Вошел Лозински, на ходу вытирая руки ветошью.
— Что нового во внешнем мире?
— Все по-старому, — мрачно отозвался Малютин. — Нам предлагают сдаться. И, судя по языку, мы все-таки сели не на Земле.
— Оригинально! А где же?
— Не знаю.
— Нужен немедленный контакт, — твердо сказал Климов. — Иначе аборигены, кто бы они ни были, и в самом деле нанесут ядерный удар по озеру, ума на это у них хватит. Ждать, что киберы восстановят связь сами, нет смысла.
Лозински подошел к виому и упер кулаки в бедра.
— Влипли крепко! Как только кончится гроза, начнем контакт. Первым… — Он немного помедлил. — Первым пойду я.
— Я не могу приказывать, — проговорил негромко Климов, когда Лозински уже облачился в «парадно-выходной» костюм капитана. Они стояли вдвоем в стволе центральной шахты, освещаемой голубым светом, и лицо Лозински, смуглое от природы, стало металлическим. — Но по неписаному закону командир не имеет права выходить из корабля при таких обстоятельствах.
Лозински щелкнул застежкой пояса.
— По закону командир обязан действовать так, чтобы экспедиция достигла цели с наименьшими потерями. Поскольку возвращение домой в свое время проблематично, чрезвычайные обстоятельства дают мне чрезвычайные полномочия. Я ничего не имею против ваших специалистов, но они молоды… А я в прошлом коммуникатор, и опыта у меня больше. Ну а вы без меня справитесь с любыми трудностями.
— И все же идти надо двоим, — хмуро сказал Климов.
— Еще придется и двоим, и, может быть, всем, но первый выход — разведка, ничего решать я не собираюсь.
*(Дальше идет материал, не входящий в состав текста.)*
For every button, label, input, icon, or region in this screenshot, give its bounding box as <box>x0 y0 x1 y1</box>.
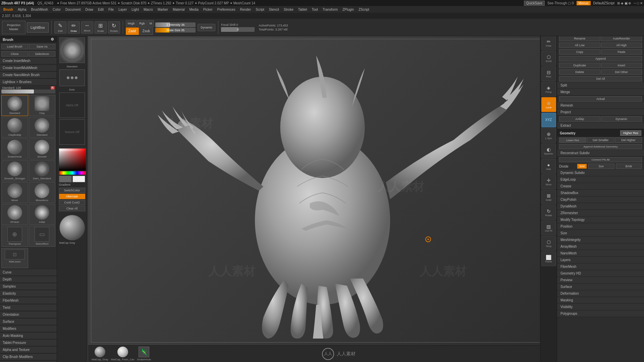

Через полчаса, когда Лозински спустился к подножию корабля, трехместный куттер уже стоял на спекшейся от давнего жара коричневой корке ила, похожей на пемзу. От ям с черной водой поднимался пар. Несмотря на ливни, озеро не заполнялось водой до прежнего уровня. Обмелевшее, оно теперь напоминало болото.
Над куттером уходила на неведомую высоту округлая гора энергетического комплекса, откуда время от времени шел редкий теплый дождь. В кабине аппарата Апхазава проверял работу кибпилота.
Малютин, проваливаясь в грязь почти по пояс, обреченно волок к машине без малого полуметровый куб лингвера. Автоматы внешнего обслуживания до сих пор не работали, и людям приходилось всю физическую работу выполнять самим.
У коробки лифта, возле горки снаряжения, стояли Сонин и малыш Боримир Данич и смотрели на далекую цепь сизых холмов, плывущих в мареве испарений. Лидия Данич возилась с Климовым в груде снаряжения, делясь впечатлениями о диком предположении Малютина, что крейсер сел не на Земле, а на похожей планете.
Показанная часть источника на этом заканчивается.